Monday, September 19, 2011

Outsourcing Call Centers: A Practice That Needs Legal Restriction

While I think it's nice that Michele Starkey is trying to feel good about all the charming people around the world with whom personal and financial information about her is being shared...

http://www.associatedcontent.com/article/8402843/the_outsourcing_of_american_call_centers.html?cat=31

I also think our government needs to recognize this as nothing less than handing people of ill will the tools they need to steal our identities...whether their agenda is just to be able to stay in the U.S. a little longer, or to harass us personally, or to hijack planes.

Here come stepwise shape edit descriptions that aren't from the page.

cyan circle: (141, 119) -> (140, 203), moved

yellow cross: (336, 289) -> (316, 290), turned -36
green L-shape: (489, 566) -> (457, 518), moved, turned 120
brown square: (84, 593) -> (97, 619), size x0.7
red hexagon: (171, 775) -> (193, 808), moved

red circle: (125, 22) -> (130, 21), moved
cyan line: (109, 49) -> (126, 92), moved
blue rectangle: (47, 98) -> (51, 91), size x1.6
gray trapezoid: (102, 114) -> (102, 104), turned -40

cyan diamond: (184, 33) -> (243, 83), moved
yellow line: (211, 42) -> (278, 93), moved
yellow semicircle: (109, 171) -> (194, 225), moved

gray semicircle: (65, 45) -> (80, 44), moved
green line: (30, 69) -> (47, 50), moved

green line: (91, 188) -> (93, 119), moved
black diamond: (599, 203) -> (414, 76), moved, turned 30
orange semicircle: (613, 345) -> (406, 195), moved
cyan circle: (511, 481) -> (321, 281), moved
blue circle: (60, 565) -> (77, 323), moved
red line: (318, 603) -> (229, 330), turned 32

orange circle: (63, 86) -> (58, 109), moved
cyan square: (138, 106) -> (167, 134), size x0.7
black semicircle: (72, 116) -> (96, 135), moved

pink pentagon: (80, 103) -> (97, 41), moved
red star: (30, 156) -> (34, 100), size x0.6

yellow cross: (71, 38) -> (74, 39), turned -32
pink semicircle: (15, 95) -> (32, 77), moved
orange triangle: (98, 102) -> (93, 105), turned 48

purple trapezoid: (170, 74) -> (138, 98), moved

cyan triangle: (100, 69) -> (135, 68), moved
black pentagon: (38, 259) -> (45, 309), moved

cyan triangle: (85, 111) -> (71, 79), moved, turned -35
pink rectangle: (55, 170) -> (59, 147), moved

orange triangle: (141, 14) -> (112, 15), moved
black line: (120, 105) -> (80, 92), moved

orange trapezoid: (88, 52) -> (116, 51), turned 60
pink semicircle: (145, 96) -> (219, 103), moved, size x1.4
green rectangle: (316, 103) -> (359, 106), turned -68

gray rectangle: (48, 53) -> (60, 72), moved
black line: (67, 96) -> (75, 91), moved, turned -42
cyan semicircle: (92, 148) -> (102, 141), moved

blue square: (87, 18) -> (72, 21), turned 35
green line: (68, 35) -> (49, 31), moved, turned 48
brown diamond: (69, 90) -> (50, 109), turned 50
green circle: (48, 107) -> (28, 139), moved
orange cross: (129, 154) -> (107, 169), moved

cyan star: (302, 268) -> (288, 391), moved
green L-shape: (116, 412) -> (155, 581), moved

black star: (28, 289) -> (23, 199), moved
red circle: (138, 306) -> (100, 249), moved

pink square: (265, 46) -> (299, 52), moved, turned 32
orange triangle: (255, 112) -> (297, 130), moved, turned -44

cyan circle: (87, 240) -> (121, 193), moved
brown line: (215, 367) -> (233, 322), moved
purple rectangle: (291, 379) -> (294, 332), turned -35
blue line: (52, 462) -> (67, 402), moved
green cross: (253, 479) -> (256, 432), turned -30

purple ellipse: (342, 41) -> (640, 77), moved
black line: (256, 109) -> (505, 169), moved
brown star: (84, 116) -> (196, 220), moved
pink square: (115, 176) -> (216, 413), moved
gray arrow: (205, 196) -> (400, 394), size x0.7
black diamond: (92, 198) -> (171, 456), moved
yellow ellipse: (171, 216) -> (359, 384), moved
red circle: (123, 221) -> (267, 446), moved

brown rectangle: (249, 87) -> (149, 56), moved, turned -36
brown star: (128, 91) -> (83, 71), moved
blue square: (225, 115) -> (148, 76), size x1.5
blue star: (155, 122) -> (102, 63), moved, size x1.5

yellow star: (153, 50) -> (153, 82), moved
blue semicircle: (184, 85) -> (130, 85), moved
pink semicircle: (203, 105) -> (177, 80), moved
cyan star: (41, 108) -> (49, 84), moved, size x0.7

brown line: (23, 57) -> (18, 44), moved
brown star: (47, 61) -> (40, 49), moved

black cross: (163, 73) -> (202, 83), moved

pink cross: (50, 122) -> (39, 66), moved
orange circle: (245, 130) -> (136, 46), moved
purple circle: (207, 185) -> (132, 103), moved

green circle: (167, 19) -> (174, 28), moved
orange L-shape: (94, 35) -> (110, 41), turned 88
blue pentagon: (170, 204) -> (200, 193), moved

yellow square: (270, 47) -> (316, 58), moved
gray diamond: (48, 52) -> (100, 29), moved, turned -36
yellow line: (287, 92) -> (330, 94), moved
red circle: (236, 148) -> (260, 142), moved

Am I paranoid about this? In college one of my best sober friends was a computer hacker who later went to work for the federal government. Back then our student ID showed our Social Security numbers, which we flashed every time we used the library or cafeteria. This guy showed me what a bad, bad idea this exposure of identity data was, even then. He used his skills for basically legitimate purposes, like making sure he wasn't in the same classes with competitors for top grades, or being able to call people just to chat when he needed to stay awake on his night job. I realized that even then, even though he was a friend, I needed to protect my information from people like him. I didn't want to be awakened at night just to help him stay awake.

Later, as a young woman, I put on a head scarf and unbelted trench coat to walk around the city at night. I hoped I would look too old and ugly to be followed by guys. I wasn't followed home, but I was called the next day by a guy who said I looked just like his cousin in New Delhi. He became a good friend and working partner. Through him I met lots of people from the Islamic countries. I've often wished more Christians realized how loyal and supportive these people can be. Most of them were basic-human-color types with dark hair and eyes and medium tan skin. Bad pictures of several of the women could be confused with bad pictures of me...and at least two other young women, whose intentions I believe to have been good, wanted to buy my identity in order to go to school or get jobs. Let's just say I'm glad I didn't need the money!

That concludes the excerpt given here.